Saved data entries

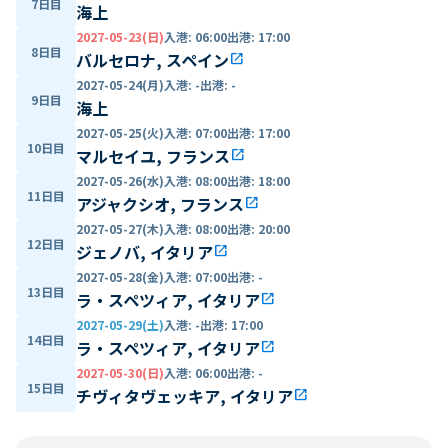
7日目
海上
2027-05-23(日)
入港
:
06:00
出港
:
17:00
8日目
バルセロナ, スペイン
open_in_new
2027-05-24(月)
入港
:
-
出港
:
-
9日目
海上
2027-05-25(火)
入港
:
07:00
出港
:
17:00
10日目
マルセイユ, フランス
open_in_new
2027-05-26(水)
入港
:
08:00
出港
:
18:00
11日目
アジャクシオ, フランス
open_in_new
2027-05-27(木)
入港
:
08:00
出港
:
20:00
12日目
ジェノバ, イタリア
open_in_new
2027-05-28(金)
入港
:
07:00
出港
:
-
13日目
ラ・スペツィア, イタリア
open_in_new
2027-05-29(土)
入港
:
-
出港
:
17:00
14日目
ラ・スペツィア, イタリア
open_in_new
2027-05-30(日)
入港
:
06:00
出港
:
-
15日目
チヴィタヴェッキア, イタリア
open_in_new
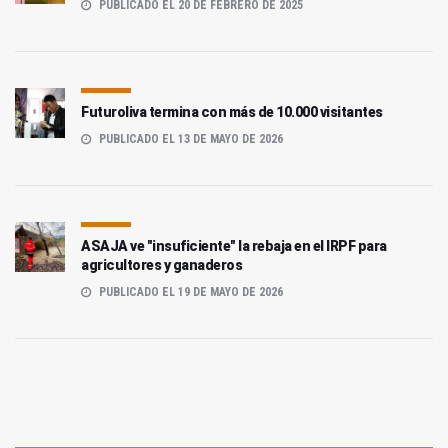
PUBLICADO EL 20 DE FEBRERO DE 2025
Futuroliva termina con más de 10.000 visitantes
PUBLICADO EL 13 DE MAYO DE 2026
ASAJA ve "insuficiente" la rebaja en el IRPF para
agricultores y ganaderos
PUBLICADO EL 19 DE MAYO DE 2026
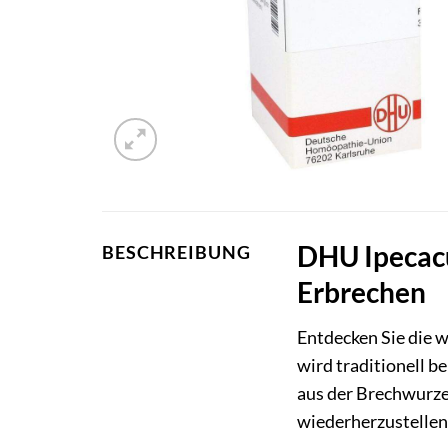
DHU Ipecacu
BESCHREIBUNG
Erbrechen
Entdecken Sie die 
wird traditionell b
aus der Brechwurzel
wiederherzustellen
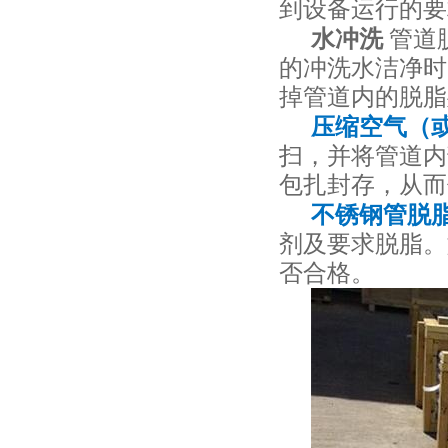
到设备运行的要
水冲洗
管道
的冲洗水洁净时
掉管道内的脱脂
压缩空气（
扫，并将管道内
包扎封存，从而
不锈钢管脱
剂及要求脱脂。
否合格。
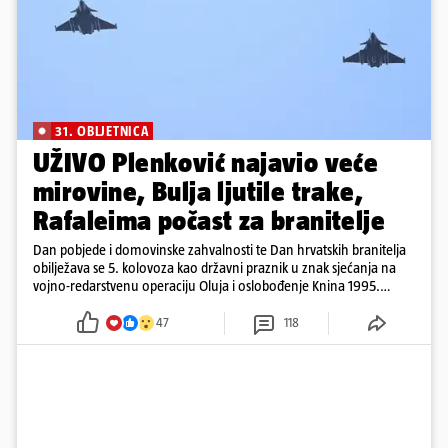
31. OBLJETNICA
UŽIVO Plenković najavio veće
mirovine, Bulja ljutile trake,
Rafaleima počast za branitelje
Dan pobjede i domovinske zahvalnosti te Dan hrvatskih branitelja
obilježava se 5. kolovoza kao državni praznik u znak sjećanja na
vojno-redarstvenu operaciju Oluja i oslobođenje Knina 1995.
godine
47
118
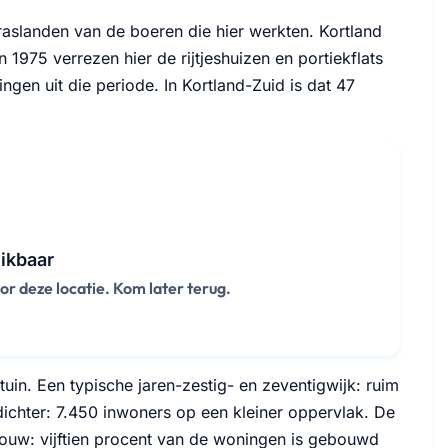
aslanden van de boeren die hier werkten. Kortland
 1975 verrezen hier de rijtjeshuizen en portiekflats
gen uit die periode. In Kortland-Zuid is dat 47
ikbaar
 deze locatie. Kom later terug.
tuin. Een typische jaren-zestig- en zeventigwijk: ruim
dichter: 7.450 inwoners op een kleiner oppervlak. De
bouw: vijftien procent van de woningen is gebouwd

• _What this task involves_
Lines in the data that hold "MAYO" must be located and copied.

• _Problem solution_
PUBLICADO EL 13 DE MAYO DE 2026
PUBLICADO EL 19 DE MAYO DE 2026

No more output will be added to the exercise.